L, ell, sigma, m = 3.0, 0.6, 1.0, 30
sqrt_lam(j) = j * pi / (2L)
phi(j, x)   = sqrt(1 / L) * sin(sqrt_lam(j) * (x + L))
S(w)        = sigma^2 * sqrt(2pi) * ell * exp(-0.5 * (w * ell)^2)

x    = range(-L, L; length = 200)
beta = randn(m)                             # beta_j ~ N(0, 1)
f    = [sum(sqrt(S(sqrt_lam(j))) * phi(j, xi) * beta[j] for j in 1:m) for xi in x]

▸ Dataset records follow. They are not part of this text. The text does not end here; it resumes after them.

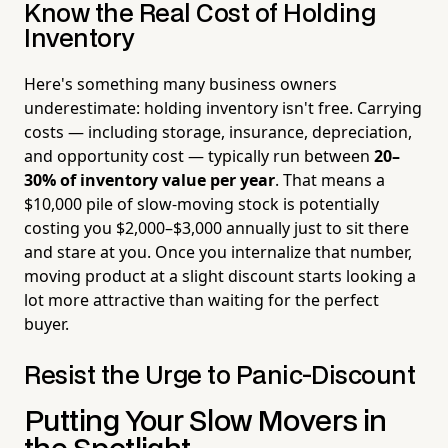
Know the Real Cost of Holding
Inventory
Here's something many business owners
underestimate: holding inventory isn't free. Carrying
costs — including storage, insurance, depreciation,
and opportunity cost — typically run between
20–
30% of inventory value per year
. That means a
$10,000 pile of slow-moving stock is potentially
costing you $2,000–$3,000 annually just to sit there
and stare at you. Once you internalize that number,
moving product at a slight discount starts looking a
lot more attractive than waiting for the perfect
buyer.
Resist the Urge to Panic-Discount
Putting Your Slow Movers in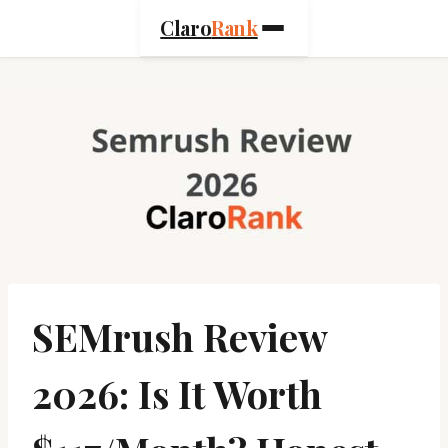
Skip
Claro
Rank
to
content
SEMrush Review
2026: Is It Worth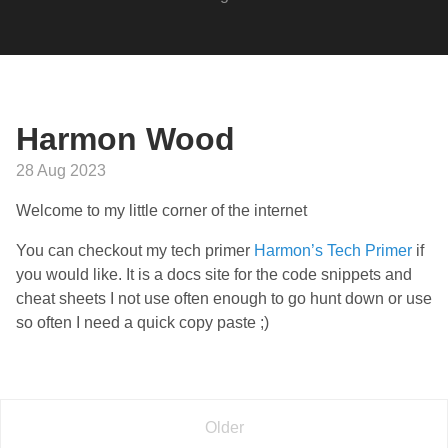
Harmon Wood
28 Aug 2023
Welcome to my little corner of the internet
You can checkout my tech primer
Harmon’s Tech Primer
if
you would like. It is a docs site for the code snippets and
cheat sheets I not use often enough to go hunt down or use
so often I need a quick copy paste ;)
Older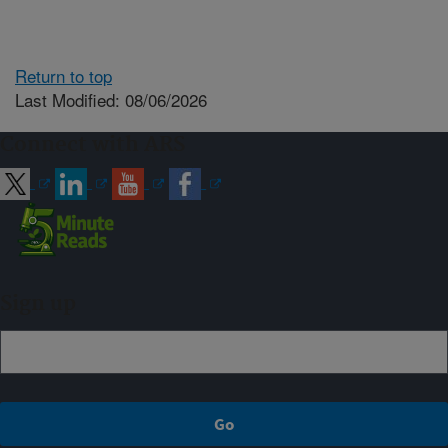
Return to top
Last Modified: 08/06/2026
Connect with ARS
Sign up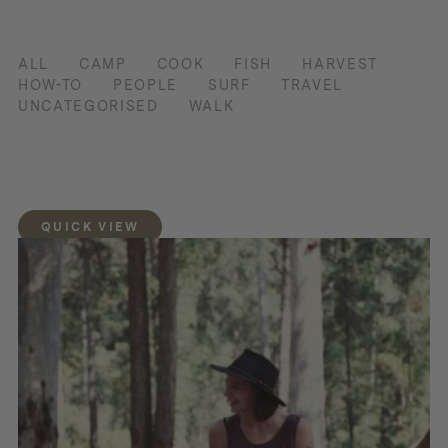
ALL
CAMP
COOK
FISH
HARVEST
HOW-TO
PEOPLE
SURF
TRAVEL
UNCATEGORISED
WALK
QUICK VIEW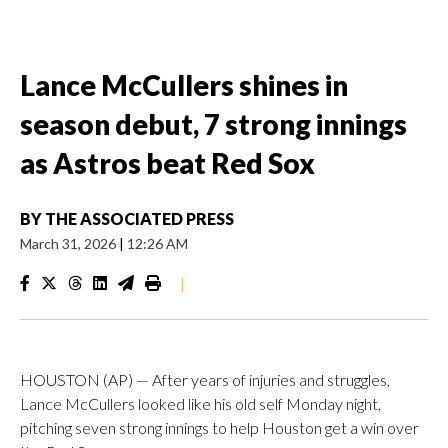
Lance McCullers shines in
season debut, 7 strong innings
as Astros beat Red Sox
BY
THE ASSOCIATED PRESS
March 31, 2026
|
12:26 AM
|
HOUSTON (AP) — After years of injuries and struggles,
Lance McCullers looked like his old self Monday night,
pitching seven strong innings to help Houston get a win over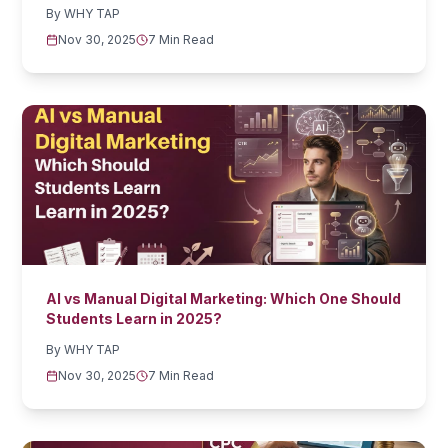
By
WHY TAP
Nov 30, 2025
7 Min Read
AI vs Manual Digital Marketing: Which One Should
Students Learn in 2025?
By
WHY TAP
Nov 30, 2025
7 Min Read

# In practice the Stan/Turing model infers beta together with sigma and ell.

Why it matters

Making GPs cheap turns them from a boutique method into a routine building block for Bayesian inference at scale. A smooth spatial random field over thousands of locations, a temporal trend sampled at fine resolution, or a nonlinear covariate effect can all be given a GP prior and fitted with MCMC in minutes rather than hours, because each likelihood evaluation touches an $m$ -column design matrix instead of an $n \times n$ kernel. This is precisely why HSGP underlies the gp() terms in brms and the reference implementations in Stan, and why penalized-spline s(...) smooths are the workhorse for wiggly effects in the same models. In infectious-disease work the payoff is direct: smooth space–time surfaces for prevalence mapping, flexible time-varying reproduction numbers, and delay or reporting effects can all be modeled as approximate GPs that actually finish sampling on real surveillance datasets.